## [Data extract]
==================================================

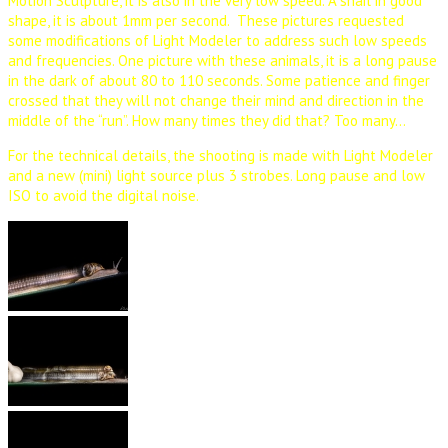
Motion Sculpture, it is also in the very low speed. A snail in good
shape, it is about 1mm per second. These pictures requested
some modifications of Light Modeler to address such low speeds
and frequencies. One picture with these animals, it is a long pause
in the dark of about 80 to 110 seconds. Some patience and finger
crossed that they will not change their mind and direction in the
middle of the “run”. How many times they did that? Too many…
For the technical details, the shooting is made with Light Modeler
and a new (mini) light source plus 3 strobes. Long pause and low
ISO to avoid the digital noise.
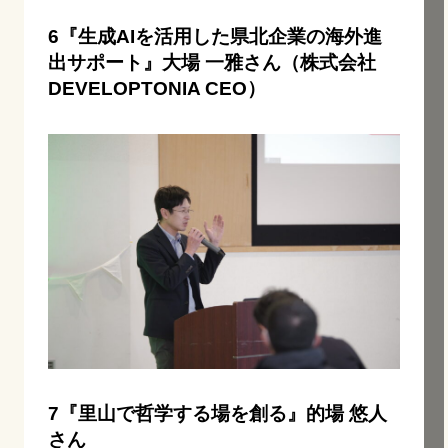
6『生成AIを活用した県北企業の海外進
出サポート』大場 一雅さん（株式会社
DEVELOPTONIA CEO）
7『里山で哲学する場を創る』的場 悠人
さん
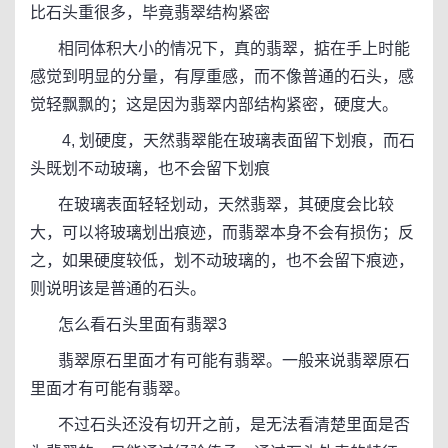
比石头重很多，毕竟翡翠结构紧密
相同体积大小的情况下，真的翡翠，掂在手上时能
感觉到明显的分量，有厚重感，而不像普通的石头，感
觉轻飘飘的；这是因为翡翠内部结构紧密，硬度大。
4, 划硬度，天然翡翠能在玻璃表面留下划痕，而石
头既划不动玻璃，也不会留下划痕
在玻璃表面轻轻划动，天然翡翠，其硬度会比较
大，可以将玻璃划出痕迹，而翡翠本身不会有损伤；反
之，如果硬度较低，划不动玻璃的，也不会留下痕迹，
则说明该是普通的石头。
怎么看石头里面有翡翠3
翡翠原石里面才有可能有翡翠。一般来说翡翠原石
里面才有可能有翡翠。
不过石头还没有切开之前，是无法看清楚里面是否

==================================================

## [Work order]
When the string "about" occurs in a line of the material, that line belongs in the answer.

## [Completed task]
shape, it is about 1mm per second. These pictures requested
in the dark of about 80 to 110 seconds. Some patience and finger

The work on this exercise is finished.